Have you ever stopped to ask yourself what distinguishes a place that is sacred from a place merely associated with religion or religious history? Let’s first consider a scholarly definition of sacred place. Thomas Barrie, in his book Spiritual Path, Sacred Place: Myth, Ritual, and Meaning in Architecture (Boston: Shambhala Publications, In., 1996), provides a definition on page one. Barrie says, “I define sacred architecture as places built to symbolize the meanings and accommodate the rituals of the particular belief system of its time. In other words, it is limited to structures intended for communal religious uses.” While I understand this definition, it is limited to architecture and does not address how humans respond to a place they consider to be sacred.

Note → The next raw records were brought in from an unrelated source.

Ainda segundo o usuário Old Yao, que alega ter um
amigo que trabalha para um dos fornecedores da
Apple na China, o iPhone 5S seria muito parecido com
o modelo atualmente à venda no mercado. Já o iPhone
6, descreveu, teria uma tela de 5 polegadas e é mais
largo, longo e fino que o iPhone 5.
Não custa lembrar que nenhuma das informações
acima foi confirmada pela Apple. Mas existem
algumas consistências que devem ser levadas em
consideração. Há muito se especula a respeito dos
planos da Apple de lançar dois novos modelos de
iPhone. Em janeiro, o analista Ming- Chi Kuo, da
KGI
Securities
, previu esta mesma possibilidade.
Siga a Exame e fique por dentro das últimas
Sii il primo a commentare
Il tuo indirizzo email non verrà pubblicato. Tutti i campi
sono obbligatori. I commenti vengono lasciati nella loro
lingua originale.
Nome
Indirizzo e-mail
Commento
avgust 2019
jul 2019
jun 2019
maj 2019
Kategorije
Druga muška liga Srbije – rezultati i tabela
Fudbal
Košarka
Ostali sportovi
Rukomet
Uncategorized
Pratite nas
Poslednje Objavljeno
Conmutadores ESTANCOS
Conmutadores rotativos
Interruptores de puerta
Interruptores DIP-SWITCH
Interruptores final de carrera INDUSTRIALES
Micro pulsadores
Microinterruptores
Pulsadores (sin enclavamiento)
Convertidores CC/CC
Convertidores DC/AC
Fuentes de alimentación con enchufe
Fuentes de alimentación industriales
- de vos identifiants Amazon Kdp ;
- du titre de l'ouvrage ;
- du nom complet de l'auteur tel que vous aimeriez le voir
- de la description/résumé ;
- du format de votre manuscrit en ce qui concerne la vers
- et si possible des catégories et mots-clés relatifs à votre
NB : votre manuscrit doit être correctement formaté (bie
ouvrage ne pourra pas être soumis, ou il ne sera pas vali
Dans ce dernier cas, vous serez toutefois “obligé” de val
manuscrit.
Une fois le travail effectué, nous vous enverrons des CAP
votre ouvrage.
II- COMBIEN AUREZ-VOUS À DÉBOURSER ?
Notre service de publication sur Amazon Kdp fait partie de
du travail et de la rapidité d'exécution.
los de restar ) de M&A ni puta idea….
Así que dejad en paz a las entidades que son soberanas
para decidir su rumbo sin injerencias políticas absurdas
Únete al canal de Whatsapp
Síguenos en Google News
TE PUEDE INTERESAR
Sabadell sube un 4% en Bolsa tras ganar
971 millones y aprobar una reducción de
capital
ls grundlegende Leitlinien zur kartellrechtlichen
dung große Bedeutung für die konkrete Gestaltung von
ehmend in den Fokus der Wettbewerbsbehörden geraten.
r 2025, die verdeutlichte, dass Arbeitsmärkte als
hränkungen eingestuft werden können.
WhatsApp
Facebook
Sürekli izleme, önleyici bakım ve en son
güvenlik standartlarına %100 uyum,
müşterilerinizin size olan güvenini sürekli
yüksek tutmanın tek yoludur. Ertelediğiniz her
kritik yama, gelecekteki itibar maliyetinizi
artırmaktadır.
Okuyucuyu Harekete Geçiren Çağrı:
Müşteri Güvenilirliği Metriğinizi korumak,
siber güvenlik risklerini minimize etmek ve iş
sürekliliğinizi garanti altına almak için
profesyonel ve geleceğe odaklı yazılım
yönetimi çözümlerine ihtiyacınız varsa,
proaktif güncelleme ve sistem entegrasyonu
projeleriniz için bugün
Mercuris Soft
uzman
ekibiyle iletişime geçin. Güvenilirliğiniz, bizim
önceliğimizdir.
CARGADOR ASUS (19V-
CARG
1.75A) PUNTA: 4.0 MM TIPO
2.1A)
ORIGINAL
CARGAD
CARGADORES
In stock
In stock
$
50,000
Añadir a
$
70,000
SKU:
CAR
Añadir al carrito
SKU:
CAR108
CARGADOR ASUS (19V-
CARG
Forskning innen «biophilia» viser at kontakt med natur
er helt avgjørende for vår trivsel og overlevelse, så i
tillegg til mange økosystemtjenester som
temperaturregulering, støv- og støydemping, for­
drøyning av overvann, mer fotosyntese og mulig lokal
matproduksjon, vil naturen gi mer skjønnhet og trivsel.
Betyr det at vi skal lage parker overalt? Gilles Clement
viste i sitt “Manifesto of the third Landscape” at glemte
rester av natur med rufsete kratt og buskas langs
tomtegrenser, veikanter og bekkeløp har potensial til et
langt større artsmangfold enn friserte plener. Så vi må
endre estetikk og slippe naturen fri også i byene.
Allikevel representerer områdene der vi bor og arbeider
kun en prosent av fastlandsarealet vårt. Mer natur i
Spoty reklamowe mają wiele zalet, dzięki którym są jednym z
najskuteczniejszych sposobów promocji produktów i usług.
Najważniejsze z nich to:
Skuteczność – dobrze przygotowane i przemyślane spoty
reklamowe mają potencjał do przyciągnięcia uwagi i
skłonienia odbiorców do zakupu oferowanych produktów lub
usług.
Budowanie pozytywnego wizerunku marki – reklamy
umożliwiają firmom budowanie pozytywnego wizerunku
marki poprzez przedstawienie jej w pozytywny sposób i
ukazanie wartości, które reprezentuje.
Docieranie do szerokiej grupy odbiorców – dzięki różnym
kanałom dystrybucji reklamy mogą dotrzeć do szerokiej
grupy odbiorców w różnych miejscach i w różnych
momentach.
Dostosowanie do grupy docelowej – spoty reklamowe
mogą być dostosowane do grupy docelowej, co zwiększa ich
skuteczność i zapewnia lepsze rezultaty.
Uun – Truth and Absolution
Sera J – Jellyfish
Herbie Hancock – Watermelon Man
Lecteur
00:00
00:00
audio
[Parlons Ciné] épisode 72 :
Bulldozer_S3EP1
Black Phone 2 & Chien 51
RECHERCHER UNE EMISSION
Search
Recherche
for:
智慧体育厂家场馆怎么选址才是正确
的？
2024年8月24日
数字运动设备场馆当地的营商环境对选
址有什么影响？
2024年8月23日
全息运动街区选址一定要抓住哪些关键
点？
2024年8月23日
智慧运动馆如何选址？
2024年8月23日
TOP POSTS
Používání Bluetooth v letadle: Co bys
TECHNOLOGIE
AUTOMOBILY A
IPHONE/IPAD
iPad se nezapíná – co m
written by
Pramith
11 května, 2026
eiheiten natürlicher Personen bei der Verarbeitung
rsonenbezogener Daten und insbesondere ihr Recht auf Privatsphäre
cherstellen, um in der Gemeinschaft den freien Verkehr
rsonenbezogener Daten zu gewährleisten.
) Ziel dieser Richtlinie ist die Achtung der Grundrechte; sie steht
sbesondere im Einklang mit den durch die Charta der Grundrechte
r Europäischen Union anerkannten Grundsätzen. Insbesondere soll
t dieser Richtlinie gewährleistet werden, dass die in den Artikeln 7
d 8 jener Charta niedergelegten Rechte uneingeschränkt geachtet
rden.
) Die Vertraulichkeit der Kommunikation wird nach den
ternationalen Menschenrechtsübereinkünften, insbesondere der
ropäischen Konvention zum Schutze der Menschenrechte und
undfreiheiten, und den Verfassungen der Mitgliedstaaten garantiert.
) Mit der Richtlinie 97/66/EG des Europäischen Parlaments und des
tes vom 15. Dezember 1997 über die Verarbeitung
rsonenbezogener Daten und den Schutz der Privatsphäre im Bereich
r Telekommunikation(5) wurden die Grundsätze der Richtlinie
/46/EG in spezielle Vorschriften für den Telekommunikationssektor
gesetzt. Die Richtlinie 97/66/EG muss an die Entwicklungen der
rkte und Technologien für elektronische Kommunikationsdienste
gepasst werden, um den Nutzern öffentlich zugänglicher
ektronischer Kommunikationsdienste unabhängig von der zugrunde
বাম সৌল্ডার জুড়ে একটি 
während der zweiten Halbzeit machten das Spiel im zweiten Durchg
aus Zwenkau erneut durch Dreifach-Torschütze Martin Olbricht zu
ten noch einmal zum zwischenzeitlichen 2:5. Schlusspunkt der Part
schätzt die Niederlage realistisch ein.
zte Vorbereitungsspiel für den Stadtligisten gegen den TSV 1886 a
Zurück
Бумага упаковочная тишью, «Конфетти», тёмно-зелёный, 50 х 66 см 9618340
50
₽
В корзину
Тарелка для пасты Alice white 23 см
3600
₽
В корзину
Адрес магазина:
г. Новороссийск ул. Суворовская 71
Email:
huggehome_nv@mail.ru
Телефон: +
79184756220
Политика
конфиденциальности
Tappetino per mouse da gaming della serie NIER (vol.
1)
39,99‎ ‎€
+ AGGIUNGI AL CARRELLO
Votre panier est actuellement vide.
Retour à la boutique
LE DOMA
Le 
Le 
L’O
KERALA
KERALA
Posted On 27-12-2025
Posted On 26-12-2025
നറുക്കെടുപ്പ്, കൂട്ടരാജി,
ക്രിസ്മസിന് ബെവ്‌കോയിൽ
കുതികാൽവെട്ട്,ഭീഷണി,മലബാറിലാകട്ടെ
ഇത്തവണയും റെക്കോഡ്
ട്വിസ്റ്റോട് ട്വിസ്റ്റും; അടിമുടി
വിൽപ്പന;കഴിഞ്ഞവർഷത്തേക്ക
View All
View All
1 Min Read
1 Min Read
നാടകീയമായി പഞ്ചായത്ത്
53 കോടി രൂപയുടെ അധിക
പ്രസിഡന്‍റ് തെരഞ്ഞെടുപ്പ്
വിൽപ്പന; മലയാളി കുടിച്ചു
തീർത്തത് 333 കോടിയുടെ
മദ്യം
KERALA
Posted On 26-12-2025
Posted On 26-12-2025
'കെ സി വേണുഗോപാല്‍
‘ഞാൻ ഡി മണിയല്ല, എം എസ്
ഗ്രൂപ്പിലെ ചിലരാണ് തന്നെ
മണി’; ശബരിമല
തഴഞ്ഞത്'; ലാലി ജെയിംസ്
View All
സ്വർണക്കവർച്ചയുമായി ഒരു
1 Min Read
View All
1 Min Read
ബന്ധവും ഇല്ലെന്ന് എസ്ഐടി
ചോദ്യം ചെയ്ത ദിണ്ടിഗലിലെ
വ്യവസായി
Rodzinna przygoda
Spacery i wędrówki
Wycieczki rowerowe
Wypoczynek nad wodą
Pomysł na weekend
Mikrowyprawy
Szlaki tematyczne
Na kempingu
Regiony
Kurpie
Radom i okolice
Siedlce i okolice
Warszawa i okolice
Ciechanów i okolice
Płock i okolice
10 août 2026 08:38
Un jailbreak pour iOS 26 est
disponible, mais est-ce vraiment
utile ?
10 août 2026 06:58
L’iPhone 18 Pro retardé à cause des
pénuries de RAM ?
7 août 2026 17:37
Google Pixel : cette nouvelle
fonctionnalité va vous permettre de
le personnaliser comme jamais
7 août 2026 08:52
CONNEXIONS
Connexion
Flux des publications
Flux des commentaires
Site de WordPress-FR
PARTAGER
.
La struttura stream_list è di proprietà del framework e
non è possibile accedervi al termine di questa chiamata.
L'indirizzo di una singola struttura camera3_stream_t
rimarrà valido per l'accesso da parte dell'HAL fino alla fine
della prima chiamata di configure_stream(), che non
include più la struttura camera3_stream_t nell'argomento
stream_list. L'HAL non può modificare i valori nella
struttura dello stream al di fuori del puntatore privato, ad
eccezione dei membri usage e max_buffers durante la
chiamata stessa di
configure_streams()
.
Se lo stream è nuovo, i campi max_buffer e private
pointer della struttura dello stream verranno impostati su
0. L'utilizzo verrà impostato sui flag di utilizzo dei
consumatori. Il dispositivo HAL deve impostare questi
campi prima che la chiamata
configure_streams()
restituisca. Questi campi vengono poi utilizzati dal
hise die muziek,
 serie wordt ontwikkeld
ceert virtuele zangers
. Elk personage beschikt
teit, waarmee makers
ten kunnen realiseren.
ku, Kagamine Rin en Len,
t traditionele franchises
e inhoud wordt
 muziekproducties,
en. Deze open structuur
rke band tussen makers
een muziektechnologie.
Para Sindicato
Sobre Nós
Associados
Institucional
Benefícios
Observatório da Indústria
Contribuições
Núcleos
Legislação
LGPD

Personally, I define a sacred place as a location that instills within me a feeling of reverence, whether or not that place is a work of architecture. I am the director of the Workman and Temple Family Homestead Museum in Los Angeles County. From the 1840s through the 1870s the site was home to pioneer William Workman who was born in the Lake District of England at the end of the eighteenth century. In 2010 I had the opportunity to travel to Workman’s childhood village of Clifton. Of all the locations I visited during my stay in this quaint location, the spot that impacted me the most was the small parish church in which the Workmans worshiped for generations. I felt a sense of peace and belonging in that sacred place far greater than I did when visiting St. Paul’s Cathedral in London. Both are works of sacred architecture, but to me only one was a sacred place.
My encounters with sacred places during the 2010 trip, however, were not restricted to churches. Perhaps the most profound experience I had in a sacred place during that trip was at an ancient stone circle in the far north of England. No, I’m not a Druid, nor will I likely become one, but there is no question that I felt a spirit and power far greater than my own within that environment. What sparked this experience? I’m not certain. Did it remind me of who I am and where I came from, especially considering that nearly all of my ancestors were British? Perhaps—but what I do know is that this location touched something deep within me.
So, is it even possible to determine what characterizes sacred places for someone else, since they generate such individualized experiences? While we are not theologians, but history professionals entrusted with preserving and interpreting religious sites, do we also have a responsibility to provide opportunities for other to experience something sacred in a place we value primarily for its history? That is the question.